What ClaimGuard stores

Inventoried by table / category, with a candidate informal classification for each:

Category Examples Informal class Notes
User identity users.email, display_name, full_name Internal / Personal Data Standard PII for SaaS user accounts.
Authentication credentials users.password_hash, users.password_plain, api_keys.key_hash Restricted / Secret The password_plain column is a known gap — see Authentication.
Org metadata organizations.name, settings, configuration Internal Org-scoped admin data.
Claim records claims.* — narrative, identifiers, status, timestamps Confidential / Customer Data The core business object.
Evidence files Uploaded images, video, documents in GCS Confidential / Customer Data Stored encrypted at rest by GCS default.
Analysis results analysis_runs, layover_results — model outputs, verdicts, risk scores Confidential / Customer Data Inherits the parent claim's class.
Review notes review_notes — analyst free-text per claim Confidential / Customer Data May contain operator opinions on claims.
Audit signals last_login_at, failed_login_attempts, application logs Internal Operational; access-controlled.
Cloud audit logs (GCP) IAM, secret access, VM lifecycle Internal 400-day immutable retention.
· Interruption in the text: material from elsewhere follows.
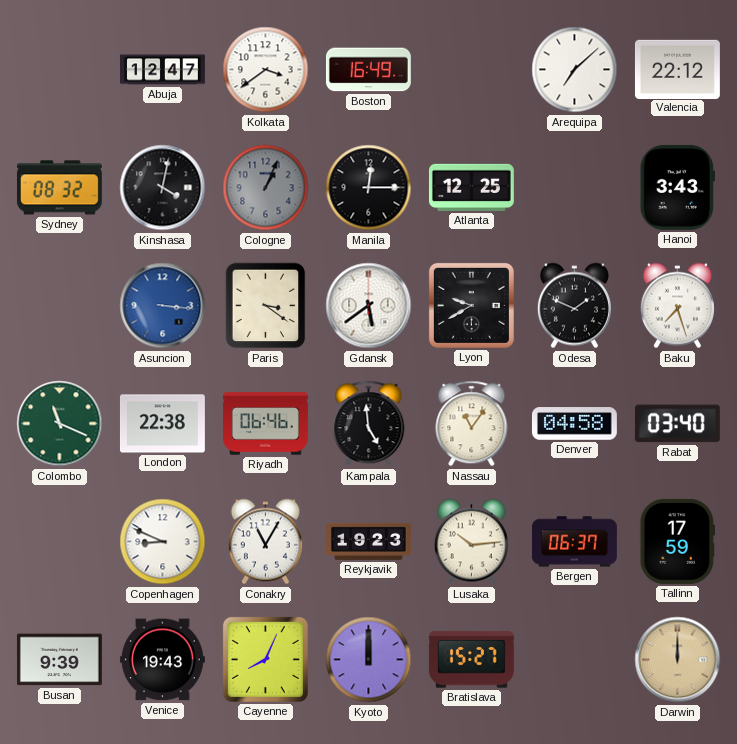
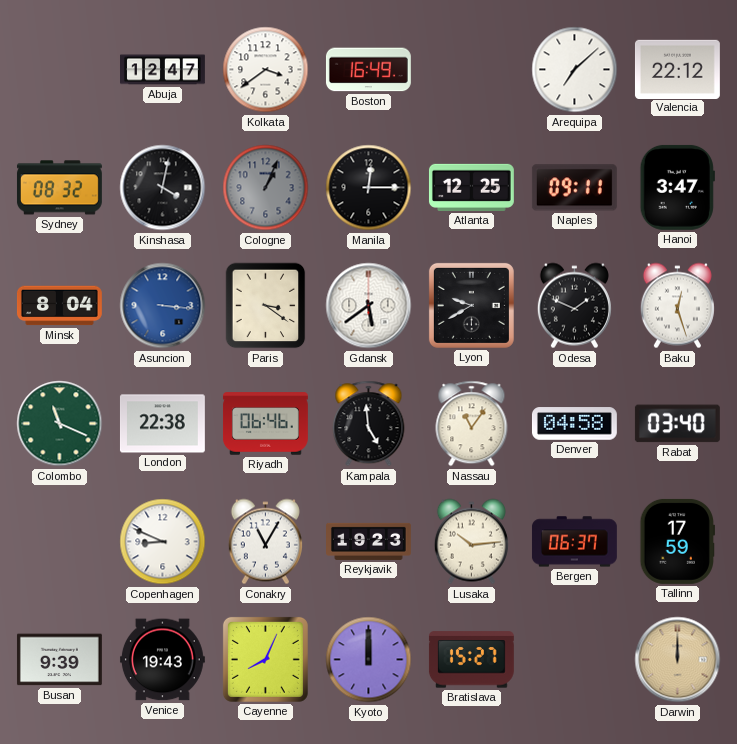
Naples: none -> 09:11
Hanoi: 3:43 -> 3:47
Minsk: none -> 8:04
Baku: 7:27 -> 12:27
See Audit logging (cloud).
Secrets JWT_SECRET, DATABASE_URL, GOOGLE_API_KEY Restricted / Secret In Secret Manager. See Secrets management.

What we do not store

For audit clarity, the application schema has been inspected for classes that are not present today:

  • No SSN, national ID, or government identifier columns.
  • No payment card data. No PCI scope.
  • No bank-account or routing-number columns.
  • No medical / health record columns. No HIPAA scope at present.
  • No date-of-birth column in the user or claim schema.
  • No phone number, postal address, or geolocation fields in the user record.
  • No biometric data.

If any of those classes are added in a future feature, the classification of that table needs to graduate from this informal scheme to an explicit one.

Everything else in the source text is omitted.